Lori, how do your kids cope with cancer?
Caretaker Lori said the biggest challenge "was keeping them focused on school." Mainly because she had to tell them to handle most of their problems as best they could, so she could be focused on taking care of their Dad. They missed all of four years of their daughter's Diving at Maryland (they never missed a meet before then). She said "you just have to take those moments as best you can. Cancer can be a big interruption in your life, and you just have to make new plans."
Cancer and the stress it has on marriage?

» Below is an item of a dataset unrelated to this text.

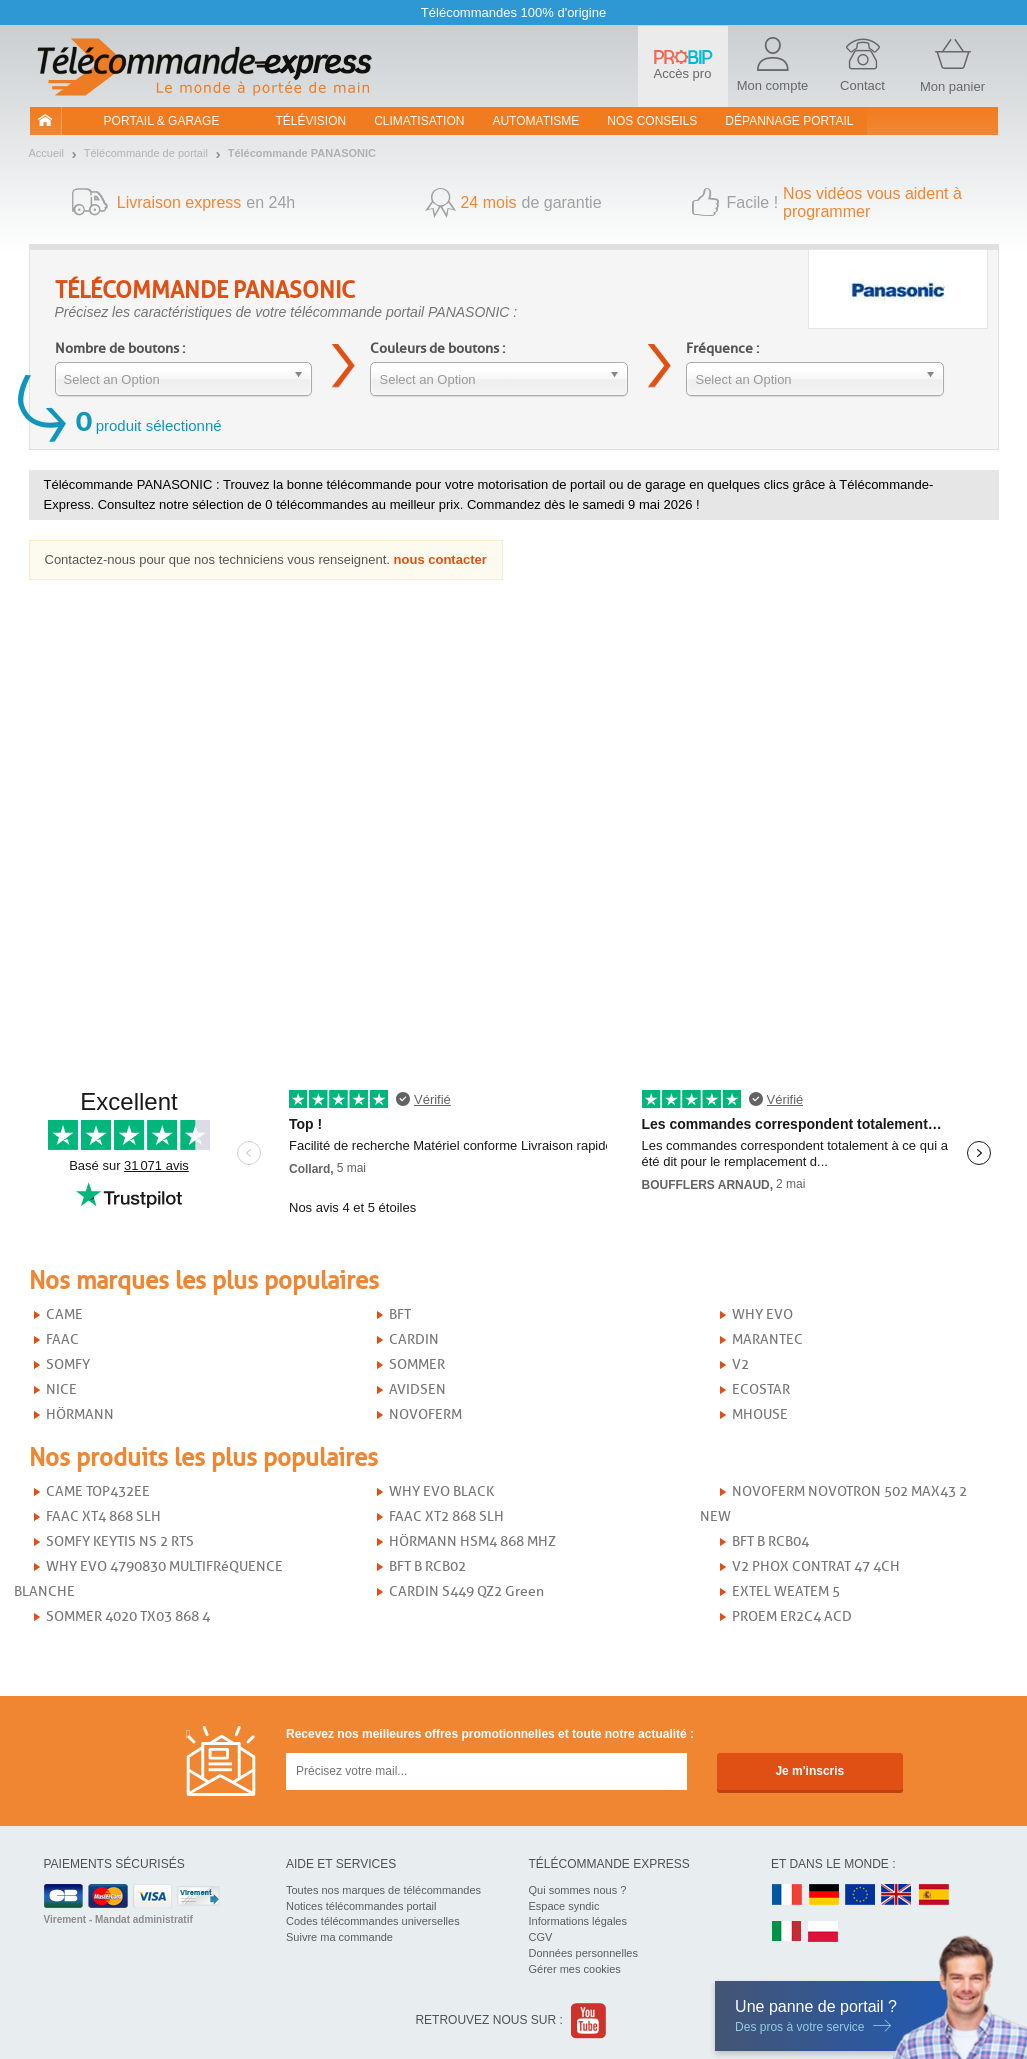  I want to click on ES, so click(934, 1895).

Lori had a friend who would tell her "Lori, you can not talk to Dave about anything anymore, whether it's taking out the trash, etc. And don't worry, when he's all better, we can strangle him (she said this jokingly)."
"The cancer changed the marriage for the better. You feel like you both have this secret to life, because all of that stuff that used to bug you is not important. They've gotten to a really good place. But not all marriages are like that, it can be hard. You really have to work at it. Overall, take care of you, take care of your family, and know how to ask for help." - Lori
The Power of Yes
HealthCare Professional Robin Katz said the following:
"It is very stressful to worry, and it takes a lot of energy away from the family. Saying YES to activities is such a great and powerful thing for the patient and family. It forces you to do things, even if you don't feel good and don't want to. This will give the patient more uplifting feelings, and help the patient be "a participant in life, instead of a professional patient."